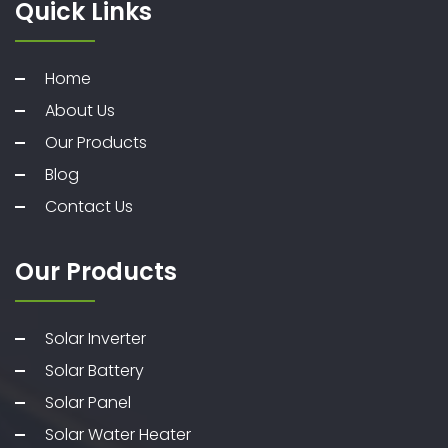
Quick Links
Home
About Us
Our Products
Blog
Contact Us
Our Products
Solar Inverter
Solar Battery
Solar Panel
Solar Water Heater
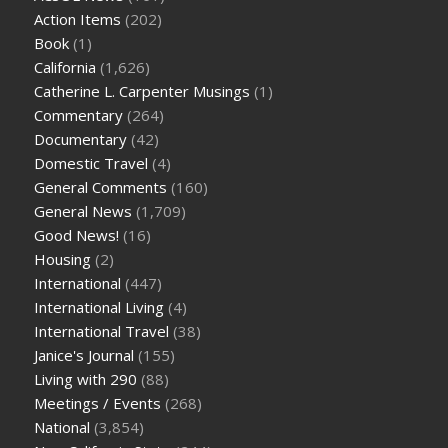
Action Items
(202)
Book
(1)
California
(1,626)
Catherine L. Carpenter Musings
(1)
Commentary
(264)
Documentary
(42)
Domestic Travel
(4)
General Comments
(160)
General News
(1,709)
Good News!
(16)
Housing
(2)
International
(447)
International Living
(4)
International Travel
(38)
Janice's Journal
(155)
Living with 290
(88)
Meetings / Events
(268)
National
(3,854)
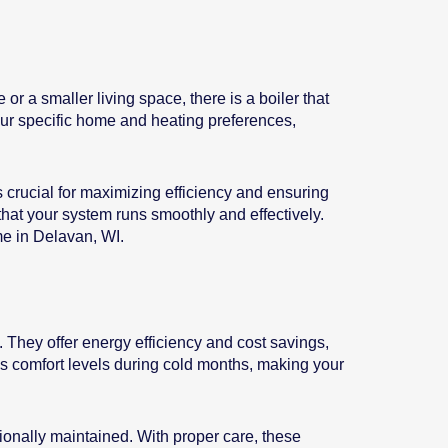
r a smaller living space, there is a boiler that
your specific home and heating preferences,
is crucial for maximizing efficiency and ensuring
 that your system runs smoothly and effectively.
me in Delavan, WI.
 They offer energy efficiency and cost savings,
ces comfort levels during cold months, making your
ssionally maintained. With proper care, these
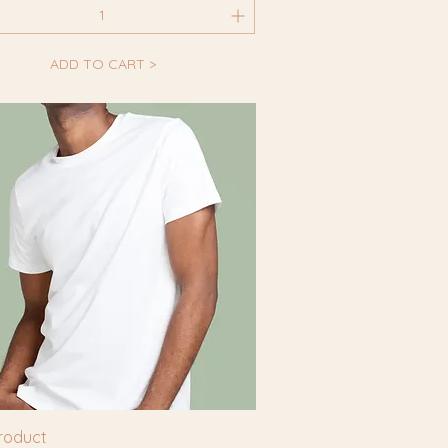
ADD TO CART >
product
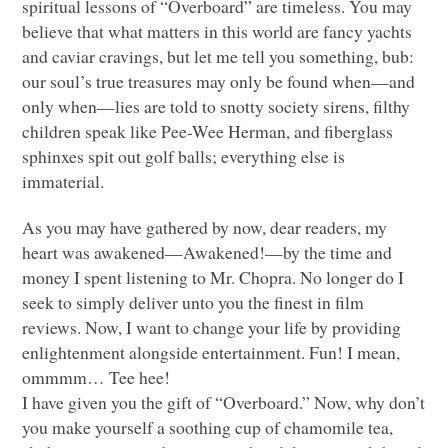
spiritual lessons of “Overboard” are timeless. You may
believe that what matters in this world are fancy yachts
and caviar cravings, but let me tell you something, bub:
our soul’s true treasures may only be found when—and
only when—lies are told to snotty society sirens, filthy
children speak like Pee-Wee Herman, and fiberglass
sphinxes spit out golf balls; everything else is
immaterial.
As you may have gathered by now, dear readers, my
heart was awakened—Awakened!—by the time and
money I spent listening to Mr. Chopra. No longer do I
seek to simply deliver unto you the finest in film
reviews. Now, I want to change your life by providing
enlightenment alongside entertainment. Fun! I mean,
ommmm… Tee hee!
I have given you the gift of “Overboard.” Now, why don’t
you make yourself a soothing cup of chamomile tea,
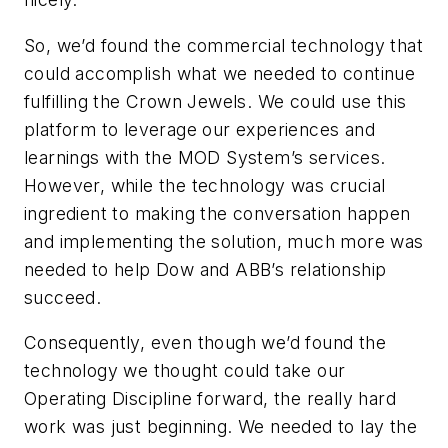
So, we’d found the commercial technology that
could accomplish what we needed to continue
fulfilling the Crown Jewels. We could use this
platform to leverage our experiences and
learnings with the MOD System’s services.
However, while the technology was crucial
ingredient to making the conversation happen
and implementing the solution, much more was
needed to help Dow and ABB’s relationship
succeed.
Consequently, even though we’d found the
technology we thought could take our
Operating Discipline forward, the really hard
work was just beginning. We needed to lay the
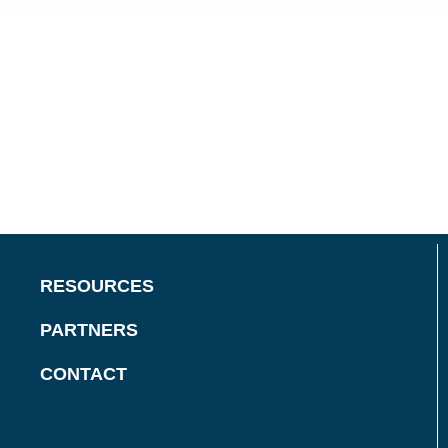
RESOURCES
PARTNERS
CONTACT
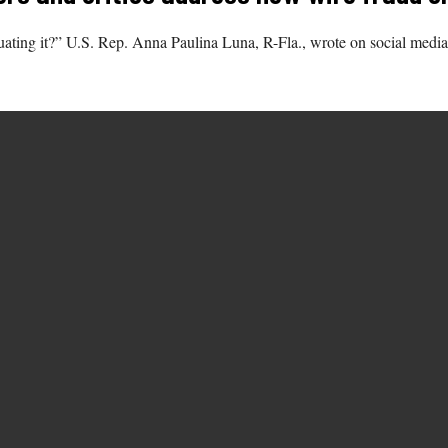
etuating it?” U.S. Rep. Anna Paulina Luna, R-Fla., wrote on social m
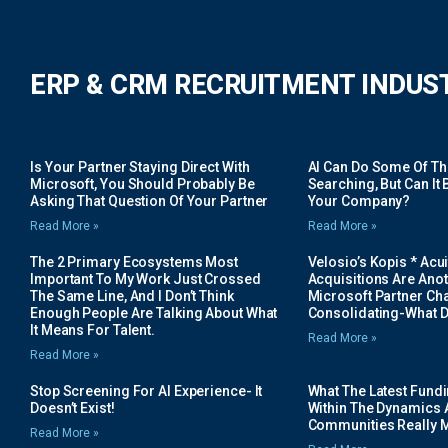
ERP & CRM RECRUITMENT INDUS
Is Your Partner Staying Direct With
AI Can Do Some Of The 
Microsoft, You Should Probably Be
Searching, But Can It B
Asking That Question Of Your Partner
Your Company?
Read More »
Read More »
The 2 Primary Ecosystems Most
Velosio’s Kopis * Acui
Important To My Work Just Crossed
Acquisitions Are Anot
The Same Line, And I Don’t Think
Microsoft Partner Cha
Enough People Are Talking About What
Consolidating-What D
It Means For Talent.
Read More »
Read More »
Stop Screening For AI Experience- It
What The Latest Fund
Doesn’t Exist!
Within The Dynamics 
Communities Really 
Read More »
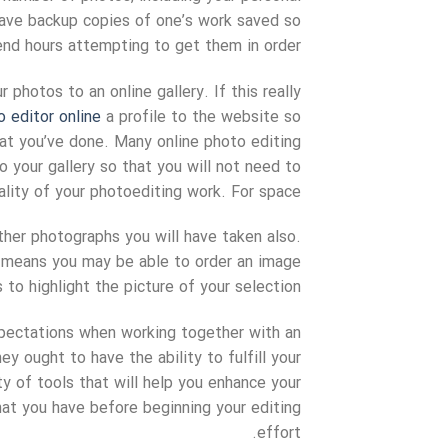
 have backup copies of one’s work saved so
nd hours attempting to get them in order.
 photos to an online gallery. If this really
o editor online
a profile to the website so
hat you’ve done. Many online photo editing
o your gallery so that you will not need to
ity of your photoediting work. For space.
ther photographs you will have taken also.
ch means you may be able to order an image
 to highlight the picture of your selection.
xpectations when working together with an
y ought to have the ability to fulfill your
ty of tools that will help you enhance your
at you have before beginning your editing
effort.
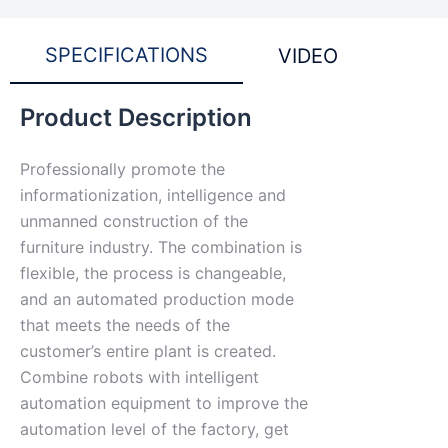
SPECIFICATIONS
VIDEO
Product Description
Professionally promote the
informationization, intelligence and
unmanned construction of the
furniture industry. The combination is
flexible, the process is changeable,
and an automated production mode
that meets the needs of the
customer’s entire plant is created.
Combine robots with intelligent
automation equipment to improve the
automation level of the factory, get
== == ==
What to produce: Your answer should hold only the lines from the one with "automation equipment to improve the" through the end of the listing above, both ends included, written out exactly.

The answer:
automation equipment to improve the
automation level of the factory, get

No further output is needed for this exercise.